Avec un piège, vous devez imaginer un dispositif capable de retenir un animal, puis de revenir plus tard pour voir s'il fonctionne. «C’est le genre de choses que la mémoire de travail fait pour nous», déclare Wynn. "Cela nous permet de résoudre ce genre de problèmes en gardant à l'esprit les informations nécessaires."

Il est peut-être trop simple de dire que la pensée symbolique, le langage ou la mémoire de travail sont la seule chose qui définit la cognition moderne, explique Marean. Et il pourrait encore y avoir des composants importants qui n'ont pas encore été identifiés. Wynn ajoute qu’il faut maintenant davantage d’archéologie expérimentale. Il suggère d'amener les gens dans un laboratoire psychologique pour évaluer les processus cognitifs engagés lorsque les participants fabriquent et utilisent les outils et la technologie des premiers humains.

Un autre domaine qui nécessite davantage d'investigation est ce qui s'est passé après l'évolution de la cognition moderne. La tendance dans les archives archéologiques montre une accumulation progressive de comportements nouveaux et plus sophistiqués, dit Brooks. Fabriquer des outils complexes, s’implanter dans de nouveaux environnements, s’engager dans le commerce à distance et porter des ornements personnels ne se sont pas tous manifestés à l’aube de la pensée moderne.

L’apparition d’une accumulation lente et régulière peut simplement être une conséquence des bizarreries de la préservation. Les matériaux organiques comme le bois se décomposent souvent sans laisser de traces, de sorte que certains signes de comportement peuvent être trop éphémères à trouver. Il est également difficile de détecter de nouveaux comportements avant qu'ils ne soient largement adoptés. Il est donc peu probable que les archéologues localisent les tout premiers exemples de modes de vie nouveaux.

Des modes de vie complexes n’auraient peut-être pas été nécessaires au début de l’histoire de l’ Homo sapiens, même si les humains étaient capables de penser de manière sophistiquée. Sally McBrearty, archéologue à l'université du Connecticut à Storrs, souligne dans son ouvrage de 2007 Repenser la révolution humaine que certains développements pourraient avoir été motivés par la nécessité de trouver des ressources supplémentaires à mesure que les populations se développent. La chasse et la collecte de nouveaux types d'aliments, tels que les céphalophes bleus, nécessitaient de nouvelles technologies.

Certains voient une lente progression dans l'accumulation de connaissances, tandis que d'autres voient le comportement moderne évoluer par à-coups. L'archéologue Franceso d'Errico de l'Université de Bordeaux en France suggère que certaines avancées apparaissent tôt dans les archives archéologiques avant de disparaître pendant des dizaines de milliers d'années avant que ces comportements - pour quelque raison que ce soit - ne soient définitivement intégrés au répertoire humain il y a environ 40 000 ans . «Cela est probablement dû aux changements climatiques, à la variabilité environnementale et à la taille de la population», a déclaré d'Errico.

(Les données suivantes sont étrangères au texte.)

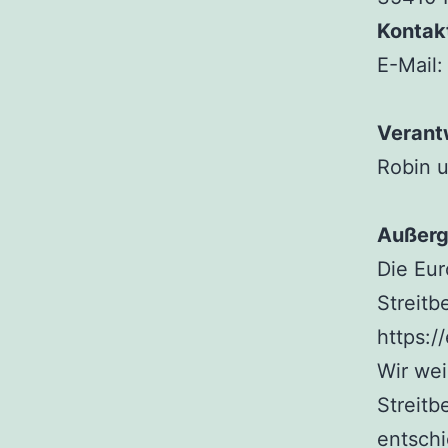
Kontak
E-Mail:
Verantw
Robin 
Außerge
Die Eur
Streitb
https:/
Wir wei
Streitb
entsch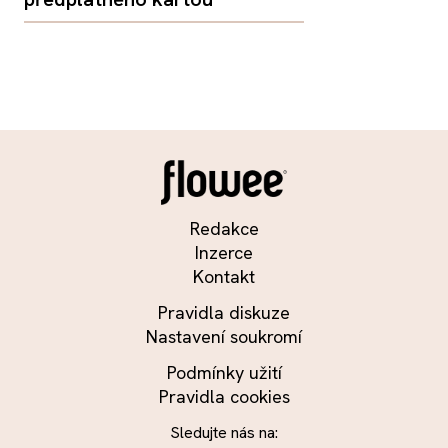
Redakce
Inzerce
Kontakt
Pravidla diskuze
Nastavení soukromí
Podmínky užití
Pravidla cookies
Sledujte nás na: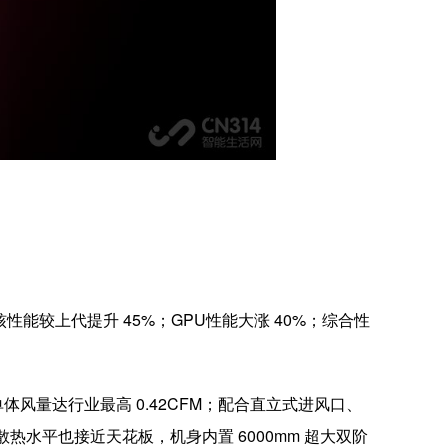
核性能较上代提升 45%；GPU性能大涨 40%；综合性
，单体风量达行业最高 0.42CFM；配合直立式进风口、
热水平也接近天花板，机身内置 6000mm 超大双阶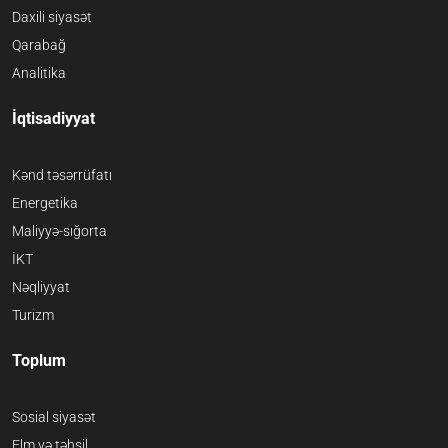
Daxili siyasət
Qarabağ
Analitika
İqtisadiyyat
Kənd təsərrüfatı
Energetika
Maliyyə-sığorta
İKT
Nəqliyyat
Turizm
Toplum
Sosial siyasət
Elm və təhsil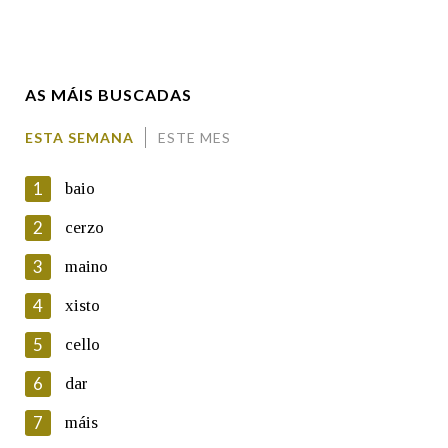
Enderezo electrónico
AS MÁIS BUSCADAS
Comentario
ESTA SEMANA
ESTE MES
1
baio
2
cerzo
3
maino
En cumprimento da normativa vixente en materia de
Protección de Datos de Carácter Persoal, a Real Academia
4
xisto
Galega informa a aqueles usuarios que faciliten o seu correo
electrónico, así como calquera outra información de carácter
5
cello
persoal, que estes datos serán obxecto de tratamento
automatizado de carácter confidencial e incorporados aos seus
6
dar
ficheiros informáticos. Así mesmo, os usuarios poderán exercer o
seu dereito de acceso, rectificación, oposición e cancelación dos
7
máis
seus datos poñéndose en contacto connosco.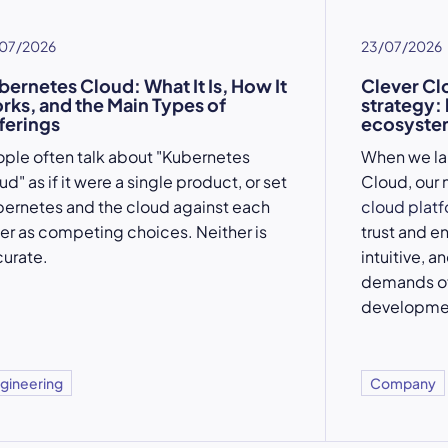
07/2026
23/07/2026
bernetes Cloud: What It Is, How It
Clever Cl
rks, and the Main Types of
strategy:
ferings
ecosystem
ple often talk about "Kubernetes
When we l
ud" as if it were a single product, or set
Cloud, our 
ernetes and the cloud against each
cloud plat
er as competing choices. Neither is
trust and e
urate.
intuitive, a
demands of
developme
gineering
Company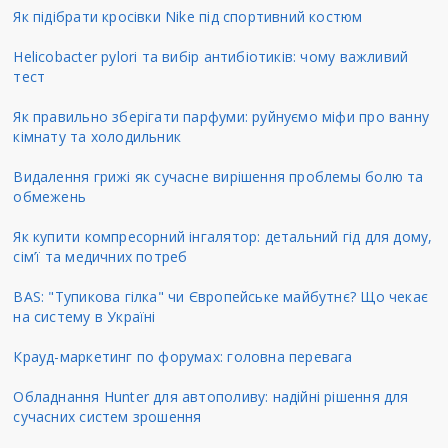
Як підібрати кросівки Nike під спортивний костюм
Helicobacter pylori та вибір антибіотиків: чому важливий
тест
Як правильно зберігати парфуми: руйнуємо міфи про ванну
кімнату та холодильник
Видалення грижі як сучасне вирішення проблемы болю та
обмежень
Як купити компресорний інгалятор: детальний гід для дому,
сім’ї та медичних потреб
BAS: "Тупикова гілка" чи Європейське майбутнє? Що чекає
на систему в Україні
Крауд-маркетинг по форумах: головна перевага
Обладнання Hunter для автополиву: надійні рішення для
сучасних систем зрошення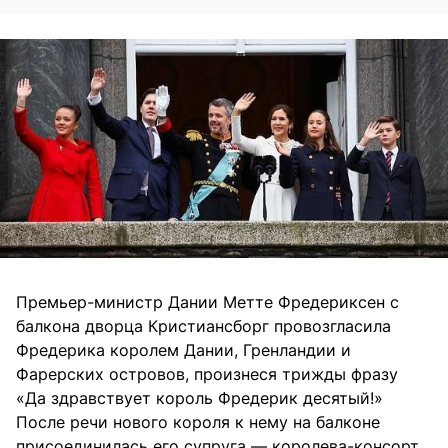
Премьер-министр Дании Метте Фредериксен с
балкона дворца Кристиансборг провозгласила
Фредерика королем Дании, Гренландии и
Фарерских островов, произнеся трижды фразу
«Да здравствует король Фредерик десятый!»
После речи нового короля к нему на балконе
присоединилась его супруга — королева-консорт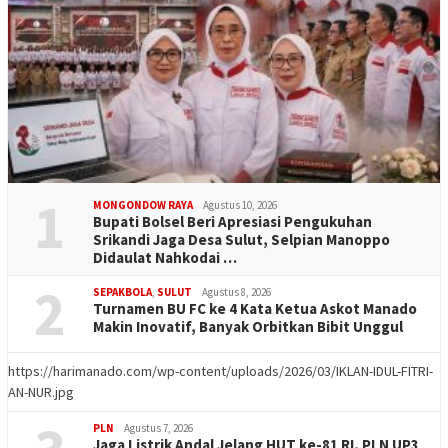
1
MONGONDOW RAYA
Agustus 10, 2026
Bupati Bolsel Beri Apresiasi Pengukuhan
Srikandi Jaga Desa Sulut, Selpian Manoppo
Didaulat Nahkodai …
2
SEPAKBOLA
,
SULUT
Agustus 8, 2026
Turnamen BU FC ke 4 Kata Ketua Askot Manado
Makin Inovatif, Banyak Orbitkan Bibit Unggul
https://harimanado.com/wp-content/uploads/2026/03/IKLAN-IDUL-FITRI-
AN-NUR.jpg
PLN
Agustus 7, 2026
Jaga Listrik Andal Jelang HUT ke-81 RI, PLN UP3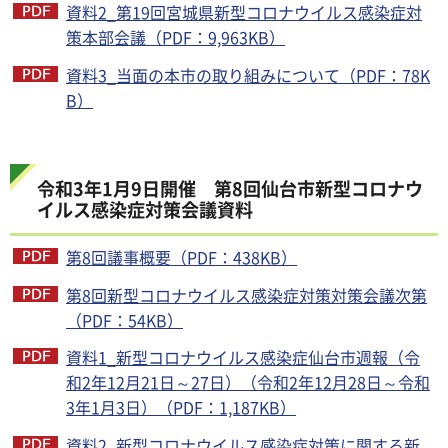
資料2_第19回宮城県新型コロナウイルス感染症対
策本部会議（PDF：9,963KB）
資料3_当面の本市の取り組みについて（PDF：78K
B）
令和3年1月9日開催 第8回仙台市新型コロナウ
イルス感染症対策会議資料
第8回議事概要（PDF：438KB）
第8回新型コロナウイルス感染症対策対策会議次第
（PDF：54KB）
資料1_新型コロナウイルス感染症仙台市週報（令
和2年12月21日～27日）（令和2年12月28日～令和
3年1月3日）（PDF：1,187KB）
資料2_新型コロナウイルス感染症対策に関する新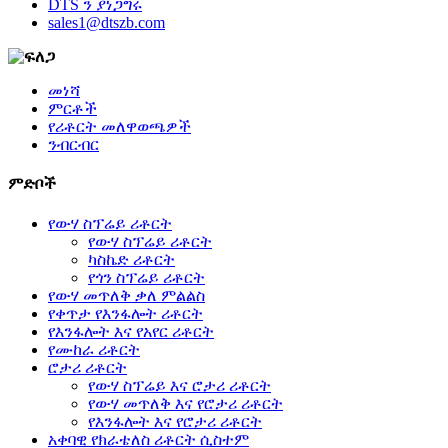
DTS ን ያነጋግሩ
sales1@dtszb.com
መነሻ
ምርቶች
የሪቶርት መለዋወጫዎች
ንብርብር
ምድቦች
የውሃ ስፕሬይ ሪቶርት
የውሃ ስፕሬይ ሪቶርት
ካስኬድ ሪቶርት
የጎን ስፕሬይ ሪቶርት
የውሃ መጥለቅ ቃለ ምልልስ
የቀጥታ የእንፋሎት ሪቶርት
የእንፋሎት እና የአየር ሪቶርት
የሙከራ ሪቶርት
ሮታሪ ሪቶርት
የውሃ ስፕሬይ እና ሮታሪ ሪቶርት
የውሃ መጥለቅ እና የሮታሪ ሪቶርት
የእንፋሎት እና የሮታሪ ሪቶርት
አቀባዊ የክራቴለስ ሪቶርት ሲስተም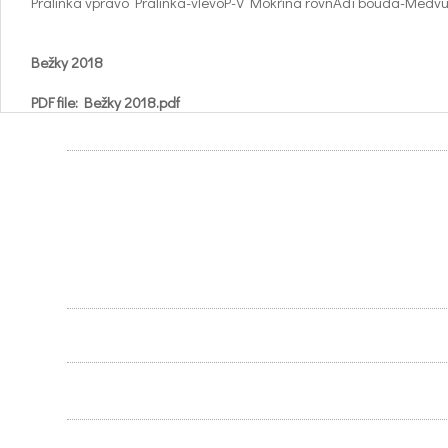
Pralinka vpravo Pralinka-vlevoP-V Mokřiná rovnAdí bouda-Medv
Bežky 2018
PDF file: Bežky 2018.pdf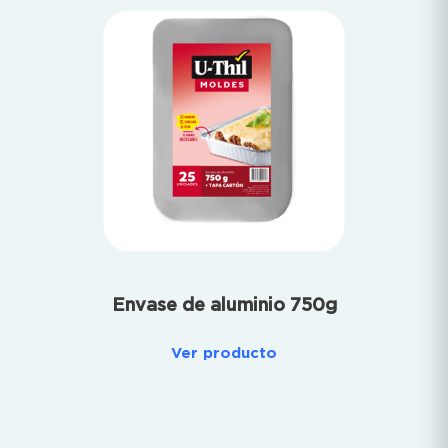
Envase de aluminio 750g
Ver producto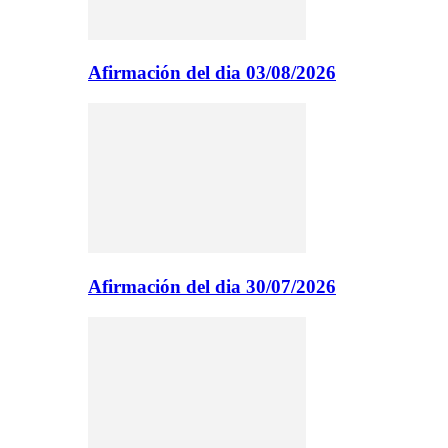
Afirmación del dia 03/08/2026
Afirmación del dia 30/07/2026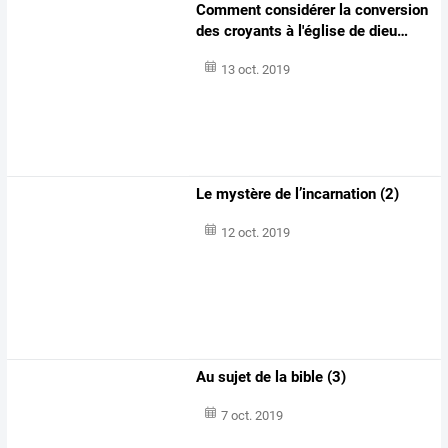
Comment
considérer
la
conversion
des
croyants
à
l'église
de
dieu
…
13 oct. 2019
Le mystère de l’incarnation (2)
12 oct. 2019
Au sujet de la bible (3)
7 oct. 2019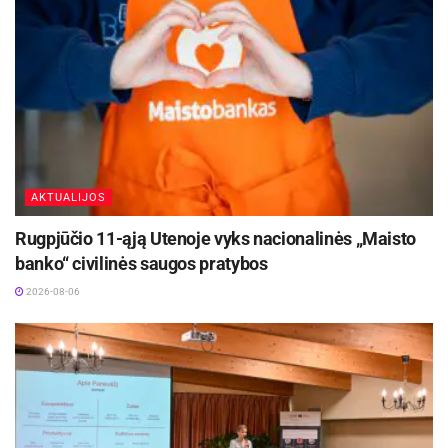
per projekto semestrą vis kitoje partnerių šalyje.
Jų metu aptariama projekto pažanga, priimami
svarbūs sprendimai dėl tolimesnio projekto
įgyvendinimo, dalijamasi gerąja praktika bei
ieškoma inovatyvių sprendimų moterų verslumui
skatinti.
AKTUALIJOS
Aktualios
naujienos
Rugpjūčio 11-ąją Utenoje vyks nacionalinės „Maisto
banko“ civilinės saugos pratybos
Kėdainių Senamiesčio progimnazija ruošiasi
svarbiems pokyčiams
2026-08-06
2026-08-07
Iki dešimtadalio skubiosios medicinos pagalbos
paslaugų galės būti suteiktos išplėstinės
praktikos slaugytojų
2026-08-06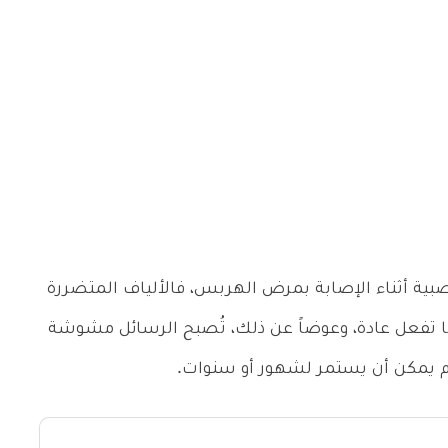
بية أثناء الإصابة بمرض الهربس، فالألياف المتضررة
ما تفعل عادة، وعوضاً عن ذلك، تُصبح الرسائل مشوشة
م يمكن أن يستمر لشهور أو سنوات.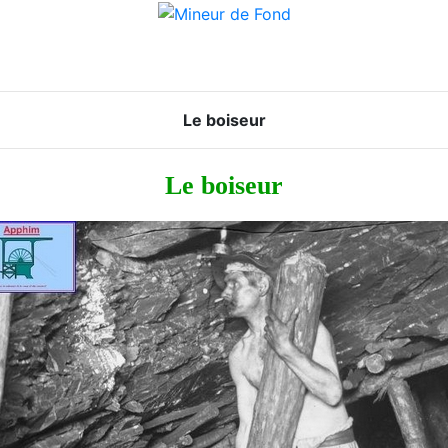
Le boiseur
Le boiseur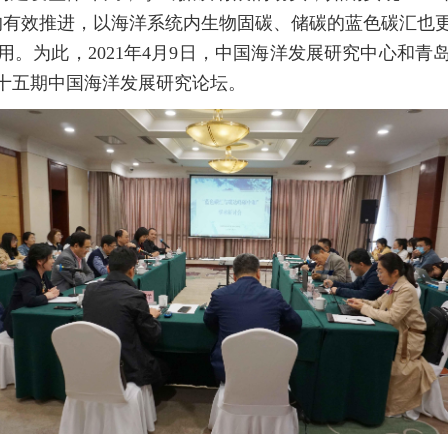
的有效推进，以海洋系统内生物固碳、储碳的蓝色碳汇也
用。为此，2021年4月9日，中国海洋发展研究中心和青
十五期中国海洋发展研究论坛。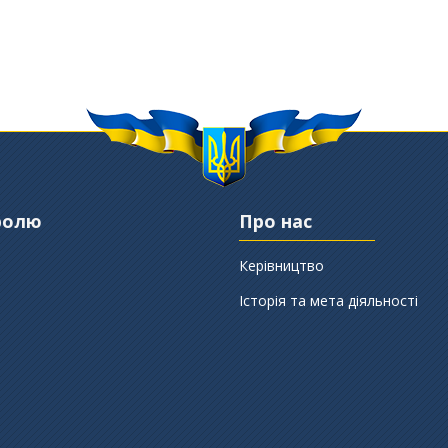
ролю
Про нас
Керівництво
Історія та мета діяльності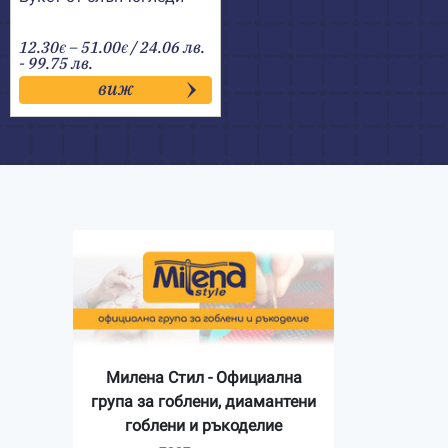
Price
12.30
–
51.00
/ 24.06 лв.
€
€
range:
- 99.75 лв.
12.30€
виж
through
51.00€
Милена Стил - Официална
група за гоблени, диамантени
гоблени и ръкоделие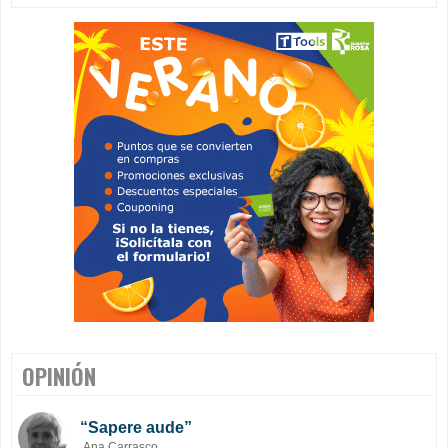
OPINIÓN
“Sapere aude”
Ana Carrasco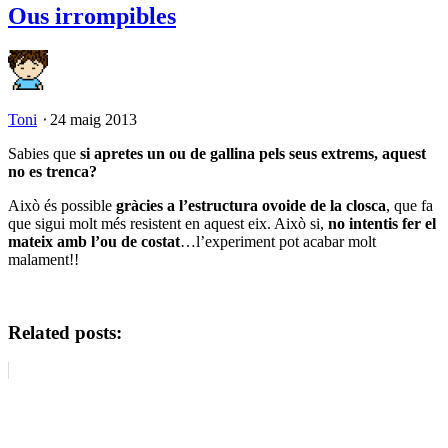
Ous irrompibles
Toni
⋅
24 maig 2013
Sabies que
si apretes un ou de gallina pels seus extrems, aquest
no es trenca?
Això és possible
gràcies a l’estructura ovoide de la closca
, que fa
que sigui molt més resistent en aquest eix. Això si,
no intentis fer el
mateix amb l’ou de costat
…l’experiment pot acabar molt
malament!!
Related posts: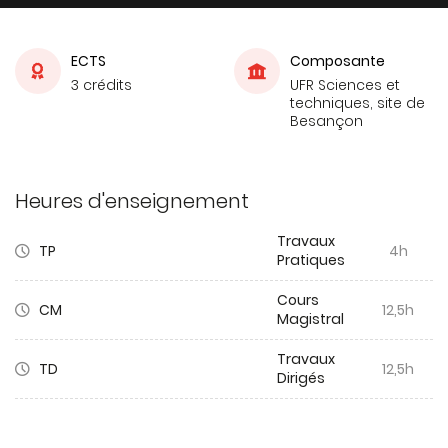
ECTS
Composante
3 crédits
UFR Sciences et
techniques, site de
Besançon
Heures d'enseignement
Travaux
TP
4h
Pratiques
Cours
CM
12,5h
Magistral
Travaux
TD
12,5h
Dirigés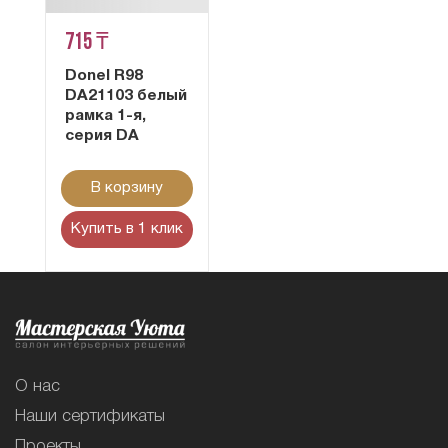
715 ₸
Donel R98
DA21103 белый
рамка 1-я,
серия DA
В корзину
Купить в 1 клик
О нас
Наши сертификаты
Проекты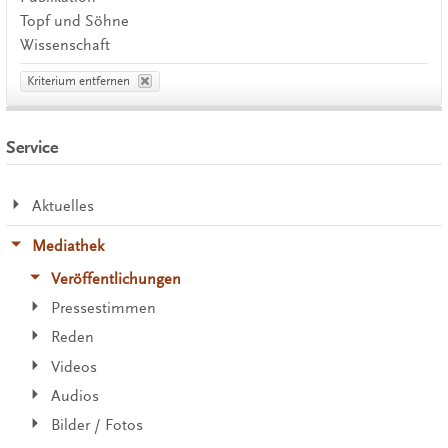
Topf und Söhne
Wissenschaft
Kriterium entfernen
Service
Aktuelles
Mediathek
Veröffentlichungen
Pressestimmen
Reden
Videos
Audios
Bilder / Fotos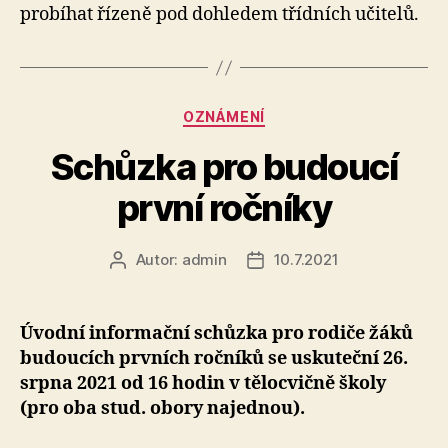
probíhat řízeně pod dohledem třídních učitelů.
20
Rubriky
OZNÁMENÍ
Schůzka pro budoucí
první ročníky
Autor:
admin
10.7.2021
Autor
Datum
příspěvku
příspěvku
Úvodní informační schůzka pro rodiče žáků
budoucích prvních ročníků se uskuteční 26.
srpna 2021 od 16 hodin v tělocvičně školy
(pro oba stud. obory najednou).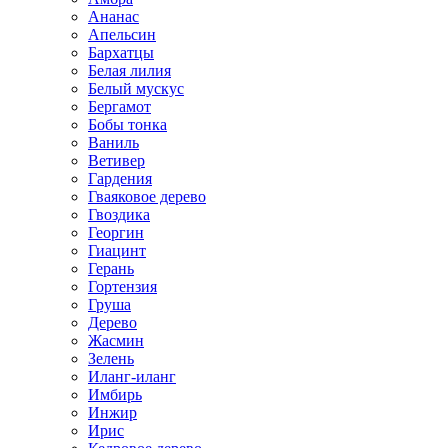
Ананас
Апельсин
Бархатцы
Белая лилия
Белый мускус
Бергамот
Бобы тонка
Ваниль
Ветивер
Гардения
Гваяковое дерево
Гвоздика
Георгин
Гиацинт
Герань
Гортензия
Груша
Дерево
Жасмин
Зелень
Иланг-иланг
Имбирь
Инжир
Ирис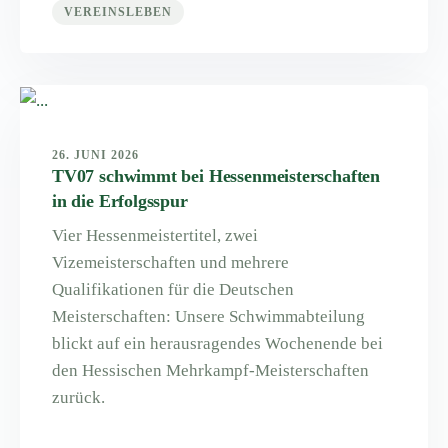
VEREINSLEBEN
26. JUNI 2026
TV07 schwimmt bei Hessenmeisterschaften
in die Erfolgsspur
Vier Hessenmeistertitel, zwei
Vizemeisterschaften und mehrere
Qualifikationen für die Deutschen
Meisterschaften: Unsere Schwimmabteilung
blickt auf ein herausragendes Wochenende bei
den Hessischen Mehrkampf-Meisterschaften
zurück.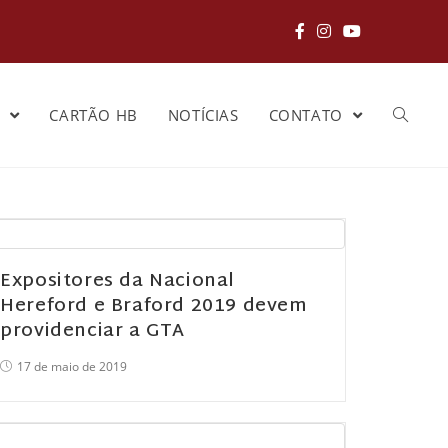
S
CARTÃO HB
NOTÍCIAS
CONTATO
Expositores da Nacional
Hereford e Braford 2019 devem
providenciar a GTA
17 de maio de 2019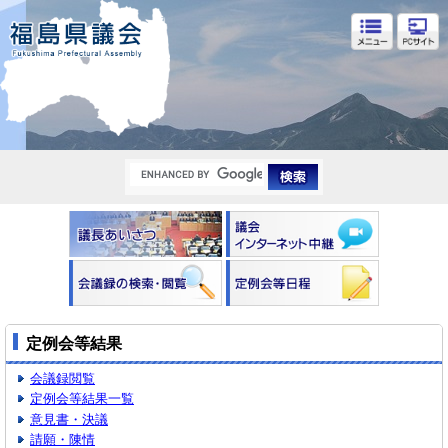
福島県議会
定例会等結果
会議録閲覧
定例会等結果一覧
意見書・決議
請願・陳情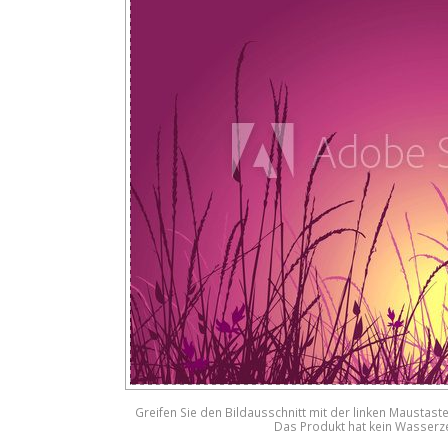
Greifen Sie den Bildausschnitt mit der linken Maustast
Das Produkt hat kein Wasserz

Il note que plusieurs technologies d'outils et aspects de l'expression symbolique, tels que les pigments et les artefacts gravés, semblent disparaître il y a 70 000 ans. Le moment choisi coïncide avec une vague de froid mondial qui a asséché l'Afrique. Les populations ont probablement diminué et fragmenté en raison du changement climatique. Des innovations ont peut-être été perdues dans une version préhistorique de l'âge des ténèbres. Et divers groupes ont probablement réagi de différentes manières en fonction de la variation culturelle, dit d'Errico. "Certaines cultures, par exemple, sont plus ouvertes à l'innovation."

Peut-être que le meilleur moyen de déterminer si le comportement moderne s'est développé ou ponctué est de trouver davantage de sites archéologiques pour combler les lacunes. Par exemple, seuls quelques sites couvrent le début de l'histoire humaine. «Nous avons besoin de ces sites datant de 125 000 à 250 000 ans», déclare Marean. "C'est vraiment l'endroit idéal."

Erin Wayman écrit le blog Homind Hunting de Smithsonian.com.